Albert’s parents had moved to Milan the previous year, leaving their son with relatives. Einstein wished to continue his education in German-speaking Switzerland as it was much more liberal than Munich. Being gifted in Mathematics and keenly interested in Physics, Einstein decided to study at a university in Zurich, after finishing school. Apart from being interested in Science, he developed a special interest in a fellow student, Mileva Maric, whom he found to be a “clever creature”. She had come all the way to Switzerland because the University of Zurich was one of the few universities in Europe where women were allowed to get degrees. Einstein found in her an ally against the “philistines”. They fell in love and exchanged a number of love letters. Einstein wrote in one of the letters: “How happy and proud I shall be when we both have brought our work on relativity to a victorious conclusion.”
In 1900, Einstein was a 21-year-old unemployed graduate. He worked as a teaching assistant, gave private lessons and finally managed to secure a job in 1902 as a technical expert in the patent office in Bern. Instead of just assessing other people’s inventions, Einstein was also developing his own ideas in secret. It is said that he used to call his desk drawer at work the “bureau of theoretical physics”.
According to one of the most famous papers of 1905-Einstein’s Special Theory of Relativity- time and distance are not absolute. For instance, two perfectly accurate clocks will not continue to show the same time if they come together again after a journey if one of them has been moving very fast relative to the other. And from this, the world’s most famous formula describing the relationship between mass and energy was formed.
Albert Einstein wanted to marry Mileva right after finishing studies but his mother was against it since Mileva was three years older than Einstein. Mileva’s intelligence also bothered her and finally, Einstein was made to put the wedding off. However, they married in January 1903 and had two sons. But after getting married, Mileva was losing her intellectual ambition and becoming a sad housewife. So, after a few years of constant fighting, they got divorced in 1919. Einstein married his cousin Elsa the same year.
In 1915, Einstein published his General Theory of Relativity which provided a new interpretation of gravity. This theory was later proven by an eclipse of the sun in 1919. Einstein had correctly calculated in advance the extent to which light from fixed stars would be deflected through the sun’s gravitational field. Einstein received the Nobel Prize for Physics in 1921 and was praised and complimented for his achievement. He was showered with honours and invitations from different parts of the world.

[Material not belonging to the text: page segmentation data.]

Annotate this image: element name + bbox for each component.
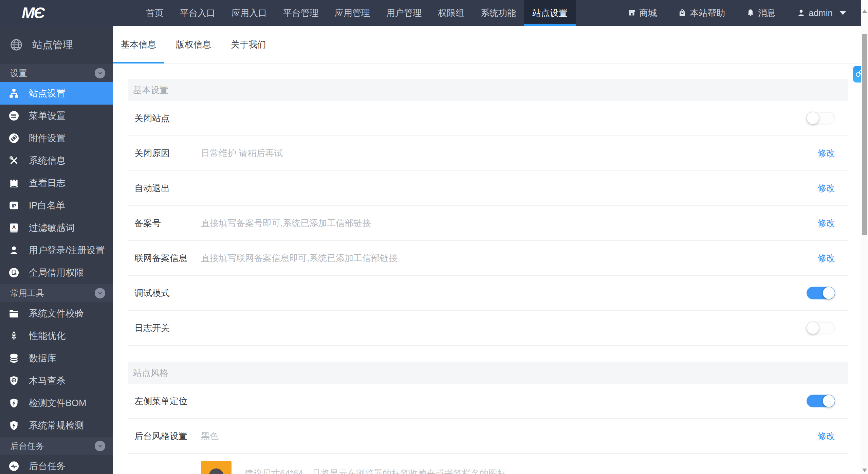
row-left-menu-fixed: 左侧菜单定位 xyxy=(128,384,848,419)
nav-app-entry[interactable]: 应用入口 xyxy=(223,0,275,26)
svg-text:A: A xyxy=(12,224,16,230)
database-icon xyxy=(8,352,20,364)
store-button[interactable]: 商城 xyxy=(627,7,657,19)
bell-icon xyxy=(746,8,755,17)
favicon-hint-text: 建议尺寸64*64，只将显示在浏览器的标签收藏夹或书签栏名的图标 xyxy=(245,468,506,474)
page-scrollbar[interactable] xyxy=(861,0,868,474)
chevron-down-icon[interactable] xyxy=(95,288,105,298)
row-icp-number: 备案号 直接填写备案号即可,系统已添加工信部链接 修改 xyxy=(128,206,848,241)
sidebar-item-trojan-scan[interactable]: 木马查杀 xyxy=(0,369,113,392)
modify-icp-number-link[interactable]: 修改 xyxy=(817,217,835,229)
tab-bar: 基本信息 版权信息 关于我们 xyxy=(113,26,861,63)
help-bag-icon xyxy=(678,8,687,17)
sidebar-title: 站点管理 xyxy=(32,38,73,52)
sidebar: 站点管理 设置 站点设置 菜单设置 附件设置 系统信息 查看日志 IP IP白名… xyxy=(0,26,113,474)
shield-bolt-icon xyxy=(8,397,20,409)
folder-icon xyxy=(8,308,20,319)
caret-down-icon xyxy=(840,11,846,15)
tab-about-us[interactable]: 关于我们 xyxy=(223,26,274,63)
globe-icon xyxy=(10,38,23,52)
network-record-placeholder: 直接填写联网备案信息即可,系统已添加工信部链接 xyxy=(201,252,398,264)
nav-platform-entry[interactable]: 平台入口 xyxy=(172,0,223,26)
nav-site-settings[interactable]: 站点设置 xyxy=(524,0,576,26)
sidebar-item-menu-settings[interactable]: 菜单设置 xyxy=(0,105,113,127)
sidebar-item-filter-words[interactable]: A 过滤敏感词 xyxy=(0,217,113,239)
dictionary-icon: A xyxy=(8,222,20,234)
rocket-icon xyxy=(8,330,20,342)
row-auto-logout: 自动退出 修改 xyxy=(128,171,848,206)
sidebar-item-system-info[interactable]: 系统信息 xyxy=(0,149,113,172)
section-header-site-style: 站点风格 xyxy=(128,362,848,384)
close-reason-value: 日常维护 请稍后再试 xyxy=(201,147,283,159)
scrollbar-thumb[interactable] xyxy=(862,34,867,235)
scrollbar-up-arrow-icon[interactable] xyxy=(862,10,867,13)
chevron-down-icon[interactable] xyxy=(95,441,105,451)
modify-auto-logout-link[interactable]: 修改 xyxy=(817,182,835,194)
modify-close-reason-link[interactable]: 修改 xyxy=(817,147,835,159)
sitemap-icon xyxy=(8,88,20,99)
sidebar-item-background-task[interactable]: 后台任务 xyxy=(0,455,113,474)
svg-text:IP: IP xyxy=(12,203,16,208)
sidebar-section-common-tools[interactable]: 常用工具 xyxy=(0,284,113,302)
site-help-button[interactable]: 本站帮助 xyxy=(678,7,725,19)
user-icon xyxy=(797,8,806,17)
nav-permission-group[interactable]: 权限组 xyxy=(430,0,473,26)
nav-home[interactable]: 首页 xyxy=(138,0,172,26)
sidebar-item-site-settings[interactable]: 站点设置 xyxy=(0,82,113,105)
sidebar-item-database[interactable]: 数据库 xyxy=(0,347,113,369)
username: admin xyxy=(809,8,833,18)
sidebar-item-bom-check[interactable]: 检测文件BOM xyxy=(0,392,113,414)
sidebar-item-ip-whitelist[interactable]: IP IP白名单 xyxy=(0,194,113,217)
document-gear-icon xyxy=(8,267,20,278)
chevron-down-icon[interactable] xyxy=(95,68,105,78)
scrollbar-down-arrow-icon[interactable] xyxy=(862,469,867,472)
ip-badge-icon: IP xyxy=(8,200,20,211)
person-icon xyxy=(8,244,20,256)
close-site-toggle[interactable] xyxy=(807,112,835,125)
sidebar-item-file-verify[interactable]: 系统文件校验 xyxy=(0,302,113,325)
row-close-reason: 关闭原因 日常维护 请稍后再试 修改 xyxy=(128,136,848,171)
section-header-basic: 基本设置 xyxy=(128,79,848,101)
store-icon xyxy=(627,8,636,17)
app-logo: MЄ xyxy=(0,0,113,26)
row-site-favicon: 建议尺寸64*64，只将显示在浏览器的标签收藏夹或书签栏名的图标 xyxy=(128,454,848,474)
main-content: 基本信息 版权信息 关于我们 基本设置 关闭站点 关闭原因 日常维护 请稍后再试… xyxy=(113,26,861,474)
sidebar-section-settings[interactable]: 设置 xyxy=(0,64,113,82)
tab-basic-info[interactable]: 基本信息 xyxy=(113,26,164,63)
nav-user-manage[interactable]: 用户管理 xyxy=(378,0,430,26)
shield-target-icon xyxy=(8,375,20,386)
debug-mode-toggle[interactable] xyxy=(807,287,835,299)
sidebar-item-routine-check[interactable]: 系统常规检测 xyxy=(0,414,113,437)
modify-network-record-link[interactable]: 修改 xyxy=(817,252,835,264)
admin-theme-value: 黑色 xyxy=(201,430,219,442)
sidebar-item-performance[interactable]: 性能优化 xyxy=(0,325,113,347)
row-debug-mode: 调试模式 xyxy=(128,276,848,311)
logbook-icon xyxy=(8,177,20,189)
menu-list-icon xyxy=(8,110,20,122)
sidebar-item-view-logs[interactable]: 查看日志 xyxy=(0,172,113,194)
top-nav: 首页 平台入口 应用入口 平台管理 应用管理 用户管理 权限组 系统功能 站点设… xyxy=(138,0,576,26)
left-menu-fixed-toggle[interactable] xyxy=(807,395,835,407)
tools-icon xyxy=(8,155,20,166)
row-network-record: 联网备案信息 直接填写联网备案信息即可,系统已添加工信部链接 修改 xyxy=(128,241,848,276)
user-menu[interactable]: admin xyxy=(797,8,846,18)
settings-card: 基本设置 关闭站点 关闭原因 日常维护 请稍后再试 修改 自动退出 修改 备案号… xyxy=(128,79,848,474)
top-bar: MЄ 首页 平台入口 应用入口 平台管理 应用管理 用户管理 权限组 系统功能 … xyxy=(0,0,861,26)
sidebar-item-attachment-settings[interactable]: 附件设置 xyxy=(0,127,113,149)
nav-platform-manage[interactable]: 平台管理 xyxy=(275,0,327,26)
sidebar-item-user-login-settings[interactable]: 用户登录/注册设置 xyxy=(0,239,113,261)
sidebar-section-background-tasks[interactable]: 后台任务 xyxy=(0,437,113,455)
top-bar-actions: 商城 本站帮助 消息 admin xyxy=(627,0,846,26)
log-switch-toggle[interactable] xyxy=(807,322,835,334)
shield-bolt-icon xyxy=(8,420,20,431)
sidebar-item-global-borrow-permission[interactable]: 全局借用权限 xyxy=(0,261,113,284)
tab-copyright-info[interactable]: 版权信息 xyxy=(168,26,219,63)
sidebar-header: 站点管理 xyxy=(0,26,113,64)
nav-app-manage[interactable]: 应用管理 xyxy=(327,0,378,26)
row-admin-theme: 后台风格设置 黑色 修改 xyxy=(128,419,848,454)
modify-admin-theme-link[interactable]: 修改 xyxy=(817,430,835,442)
messages-button[interactable]: 消息 xyxy=(746,7,776,19)
favicon-preview-image[interactable] xyxy=(201,461,232,474)
nav-system-function[interactable]: 系统功能 xyxy=(473,0,524,26)
row-close-site: 关闭站点 xyxy=(128,101,848,136)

Einstein emigrated to the United States when the Nazis came to power in Germany in 1933. The discovery of nuclear fission in Berlin created disturbances in the life of Americas Physicists. Many American Physicists had run away from Fascism but now they were afraid that the Nazis could build and use an atomic bomb.
On 2 August 1939, Einstein wrote a letter to the American President, Franklin D. Roosevelt, in which he stated that “A single bomb of this type…exploded in a port, might very well destroy the whole port together with some of the surrounding territory.” The Americans developed the atomic bomb in secrecy and dropped in on the Japanese cities of Hiroshima and Nagasaki in August 1945.
This incident had a deep impact on Einstein. He was shaken by the extent of destruction caused by the atomic bomb. So, he wrote a public missive to the United Nations in which he proposed the formation of a world government but it made no impact. But over the next decade, he became more involved in politics and used his popularity to promote peace and democracy. Einstein died in 1955 at the age of 76. He was as much celebrated as a world citizen as he was for his scientific genius.